Houston-based Apache Corp. has curtailed drilling in Canada because of high costs and lower gas prices, but it is putting together a possible stealth shale-gas play there. "If it works, and we are trying to get the costs down, that alone could be multiple Tcf (trillion cubic feet)," Apache chief financial officer Roger Plank said at EnerCom Inc.'s annual The Oil & Gas Conference held in Denver recently.
Apache is not participating in any of the U.S. shale plays. In Canada, Apache has assets in British Columbia, Alberta, Saskatchewan and the Northwest Territories, involving 6.8 million acres.
Plank said Apache's balanced global portfolio, leverage to strong international markets and the acreage position sounds simple, "but it has taken us 20 years to get here."
Some key international projects will come onstream in the next few years, providing Apache production growth to 2010. "I've been following Apache for six years and for the first time, I really feel confident about its visible production growth," Carin Dehne Kiley, E&P analyst for Calyon Securities (USA) Inc., said at the conference.
Plank cited several projects under way. First, the company's performance in 2007 should enable it to meet its growth goal of 9% to 12%. "We are in for another year of double-digit growth, which is what we aim for. We've increased our production target twice this year," Plank said.
Longer term, Apache's 46-million-acre global leasehold is paying off. The top 10 discoveries it has made on that acreage since 2000 have uncovered at least 7 Tcf equivalent of gross reserves. Because only four of the 10 are producing at full capacity, and a fifth is constrained by infrastructure limitations, there is a lot more production to come.
Assets are focused in Canada, Egypt and offshore Australia.
Much of the growth will be in Australia, where the company has three large oil and two large gas discoveries.
The largest is offshore Julimar on the Northwest Shelf, with an estimated 1 Tcf of gross reserves, where peak production of some 300 million cubic feet a day is anticipated by 2010."Australia has become a company-maker for us," Plank said.

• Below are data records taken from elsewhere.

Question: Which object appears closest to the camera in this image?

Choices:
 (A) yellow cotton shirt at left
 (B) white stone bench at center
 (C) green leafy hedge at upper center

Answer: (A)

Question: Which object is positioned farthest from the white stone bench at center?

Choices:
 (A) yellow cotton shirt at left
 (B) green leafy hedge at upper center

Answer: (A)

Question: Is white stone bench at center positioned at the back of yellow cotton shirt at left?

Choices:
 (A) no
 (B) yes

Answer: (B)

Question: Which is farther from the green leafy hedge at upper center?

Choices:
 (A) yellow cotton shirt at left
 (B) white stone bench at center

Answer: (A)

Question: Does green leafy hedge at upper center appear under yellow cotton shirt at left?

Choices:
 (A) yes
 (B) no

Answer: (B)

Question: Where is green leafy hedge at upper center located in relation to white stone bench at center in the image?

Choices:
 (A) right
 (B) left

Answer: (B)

The U.S. remains an important producer for Apache, however, and strategic M&A has been a key to that, according to John Christmann IV, Apache vice president of business development. He addressed some 500 attendees at the sixth annual A&D Strategies and Opportunities conference in Dallas recently, presented by Oil and Gas Investor and A&D Watch.

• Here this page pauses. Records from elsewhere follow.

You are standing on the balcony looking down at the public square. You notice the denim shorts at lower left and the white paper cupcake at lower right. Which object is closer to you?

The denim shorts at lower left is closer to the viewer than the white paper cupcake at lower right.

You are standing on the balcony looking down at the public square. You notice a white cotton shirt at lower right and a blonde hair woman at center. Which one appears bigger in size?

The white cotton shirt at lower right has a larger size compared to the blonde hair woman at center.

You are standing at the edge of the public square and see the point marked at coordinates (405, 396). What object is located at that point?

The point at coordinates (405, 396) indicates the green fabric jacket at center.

The company acquired controlling interests in 28 oil and gas fields in the Permian Basin from Anadarko Petroleum Corp. in March for $1 billion. The transaction provided reserves of some 57 million barrels of oil and 78 billion cubic feet of gas.
The deal was funded with debt and included a joint-venture agreement with Anadarko and cash-flow hedges for a portion of the oil and gas production. Some of the earnings from that transaction will be used to fund growth in its international holdings.
"We are always in the market, and always looking for creative opportunities," Christmann said. "Since 1991, we've had over 28 transactions that were over $100 million, and 20 of those were more than $250 million."
Apache's North American operations are focused on the Gulf of Mexico; the Anadarko Basin of Oklahoma; the Permian Basin of West Texas and New Mexico; the Texas and Louisiana Gulf Coast; and East Texas.
"We pursue acquisitions to create opportunities for growth, not to grow," Christmann said. From 2002-06, Apache's percentage of growth from the drillbit is the second highest in its peer group.
"With Apache, it's more about what you do with an acquisition after you drag it home.
"It's how we differentiate ourselves from our peers. We focus on negotiated opportunities and we bring a differential ingredient to the table. Because all deals have angles, that's something we are always trying to find, an angle to put ourselves in a position where we can do these negotiated opportunities."